I have a memory — a tactile memory from the fourth grade, when I first learned to use the card catalog in my school library. 

Flipping through those vaguely musty index cards, I felt joy as new worlds opened for me. This memory contrasts with today’s digital searches, which provide immediate results but lack the tactile experience. 

What have we lost in this transition, and can we recapture it? What have we gained along the way?

From card catalogs to Googling, my journey through search technologies mirrors a broader cultural evolution in academia. The way we discover, gather and deliver information has changed, shaping our understanding of truth and learning — and potentially altering the future of education.

Growing up in a home where the loudest truths were lies told to outsiders, I began a lifelong search for understanding. 

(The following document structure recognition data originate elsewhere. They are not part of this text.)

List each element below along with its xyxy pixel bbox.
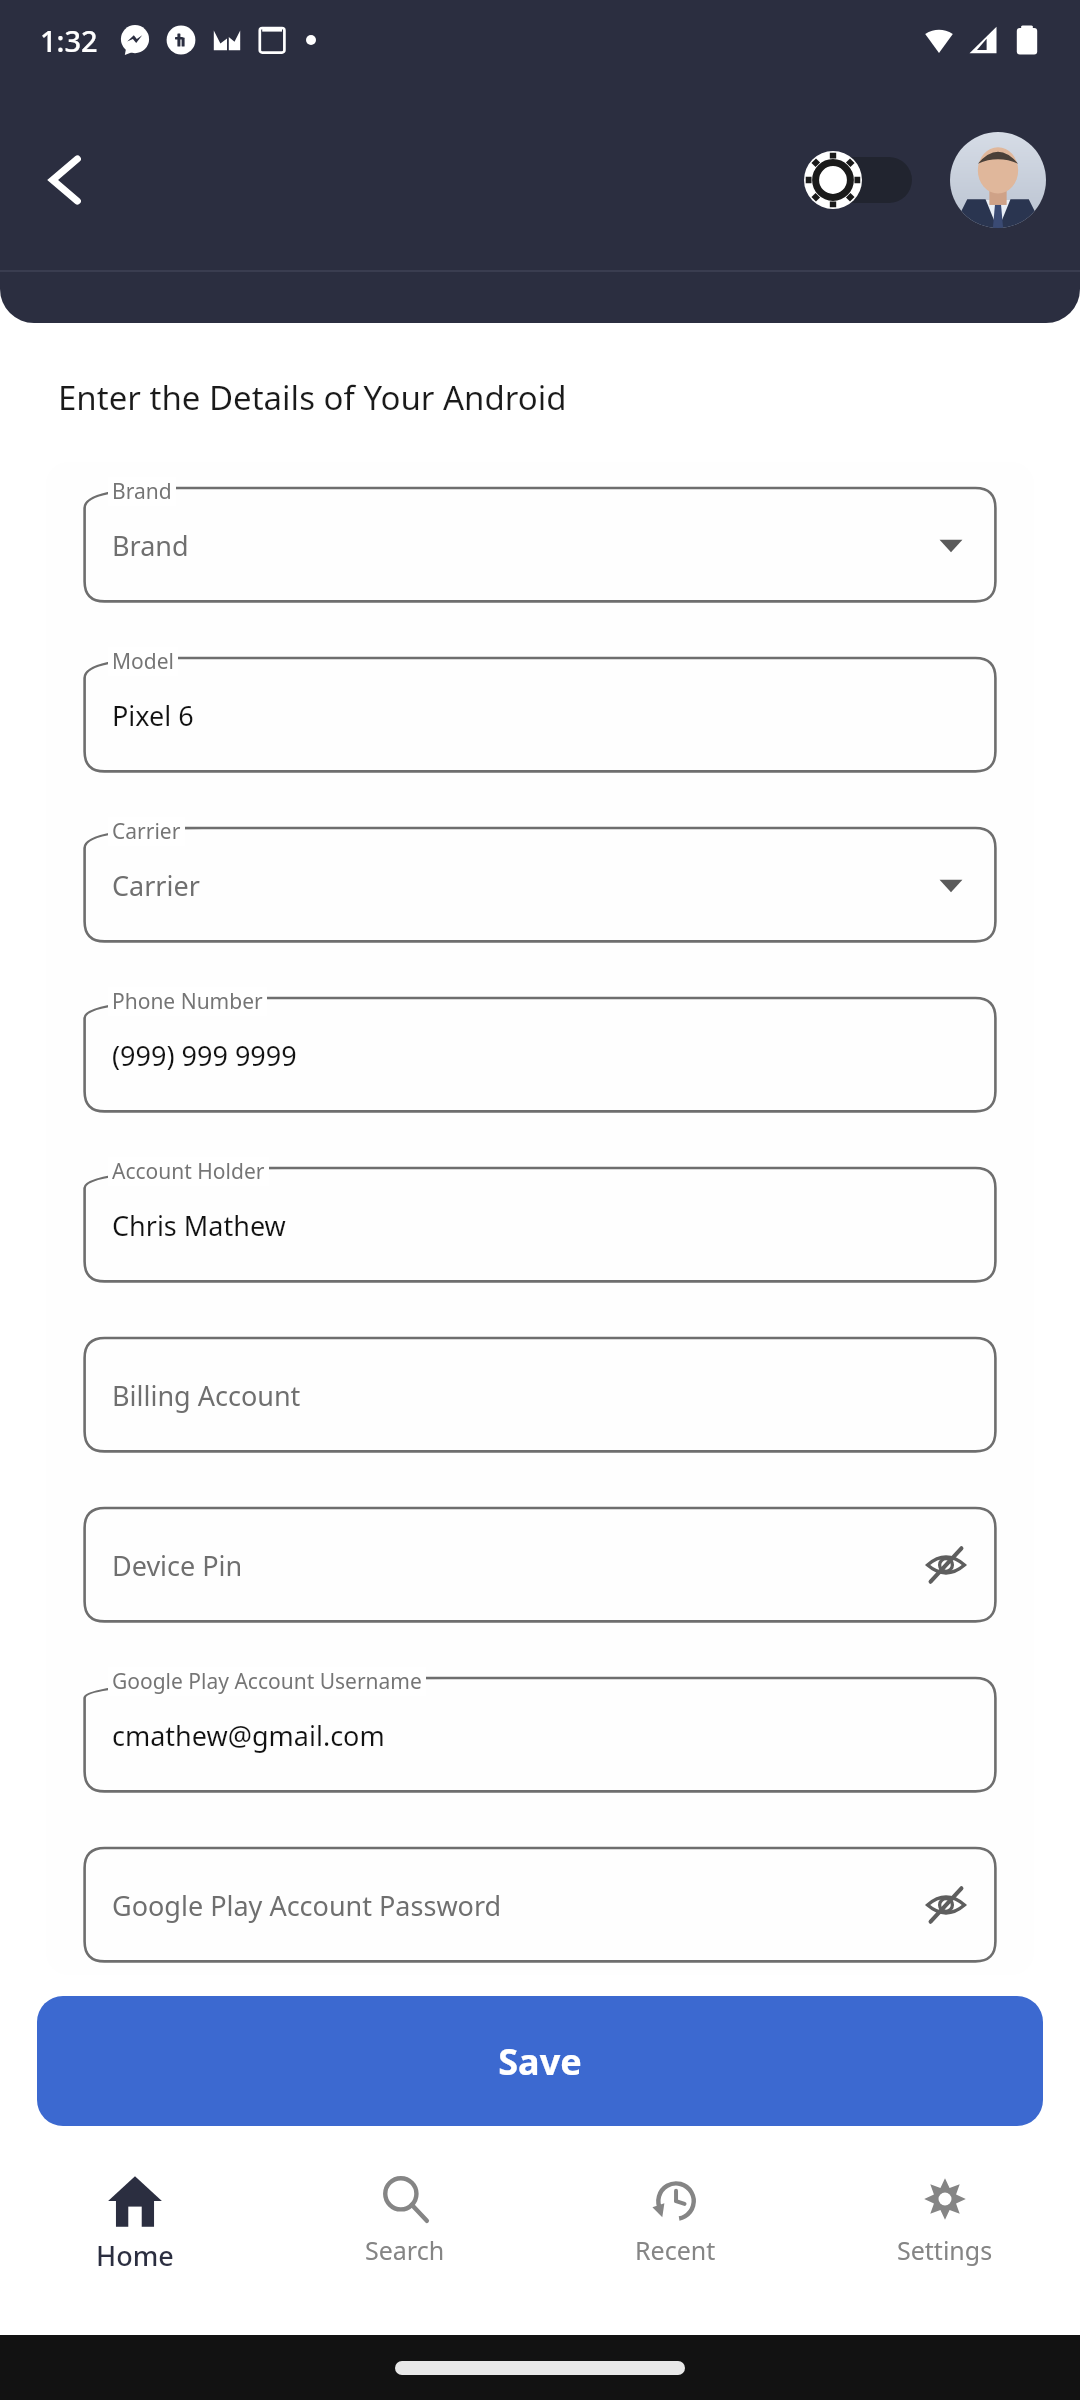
staticText: Billing Account	[112, 1377, 301, 1414]
button[interactable]: Open dropdown	[938, 872, 964, 898]
button[interactable]: Device Pin	[82, 1498, 998, 1624]
button[interactable]: Search	[270, 2165, 540, 2267]
staticText: Recent	[635, 2233, 716, 2267]
staticText: Phone Number	[112, 987, 263, 1016]
button[interactable]: Account Holder	[82, 1158, 998, 1284]
staticText: Carrier	[112, 817, 181, 846]
staticText: Model	[112, 647, 174, 676]
button[interactable]: Show password	[924, 1543, 968, 1587]
staticText: Save	[498, 2037, 582, 2086]
staticText: Brand	[112, 527, 189, 564]
button[interactable]: Profile	[950, 132, 1046, 228]
staticText: Google Play Account Password	[112, 1887, 502, 1924]
staticText: Device Pin	[112, 1547, 243, 1584]
button[interactable]: Settings	[810, 2165, 1080, 2267]
button[interactable]: Show password	[924, 1883, 968, 1927]
button[interactable]: Open dropdown	[938, 532, 964, 558]
staticText: 1:32	[40, 21, 98, 60]
button[interactable]: Google Play Account Password	[82, 1838, 998, 1964]
button[interactable]: Home	[0, 2165, 270, 2274]
button[interactable]: Billing Account	[82, 1328, 998, 1454]
staticText: Search	[365, 2233, 445, 2267]
staticText: Pixel 6	[112, 697, 194, 734]
button[interactable]: Google Play Account Username	[82, 1668, 998, 1794]
staticText: cmathew@gmail.com	[112, 1717, 385, 1754]
staticText: Account Holder	[112, 1157, 265, 1186]
staticText: Brand	[112, 477, 172, 506]
button[interactable]: Model	[82, 648, 998, 774]
button[interactable]: Save	[37, 1996, 1043, 2126]
button[interactable]: Toggle theme	[804, 151, 912, 209]
staticText: (999) 999 9999	[112, 1037, 297, 1074]
button[interactable]: Recent	[540, 2165, 810, 2267]
staticText: Chris Mathew	[112, 1207, 286, 1244]
button[interactable]: Brand	[82, 478, 998, 604]
button[interactable]: Phone Number	[82, 988, 998, 1114]
staticText: Home	[96, 2237, 174, 2274]
staticText: Settings	[897, 2233, 993, 2267]
staticText: Carrier	[112, 867, 200, 904]
staticText: Enter the Details of Your Android	[58, 375, 567, 420]
button[interactable]: Back	[34, 149, 96, 211]
button[interactable]: Carrier	[82, 818, 998, 944]
staticText: Google Play Account Username	[112, 1667, 422, 1696]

This journey, from navigating a library to using my grandfather’s first computer, laid the groundwork for my academic path. The digital revolution offered an endless stream of information, but with it came the challenge of discerning truth from falsehood.

As digital technologies evolved, so did the nature of search and my own understanding of truth.

Searching for information about a cultural icon like Kurt Cobain, I was overwhelmed by the volume of knowledge available. I fine-tuned my natural skepticism: There’s so much out there about Kurt, so can all of it be true? Words and images on a screen appeared reliable, but many were simply made up. Deception became part of search.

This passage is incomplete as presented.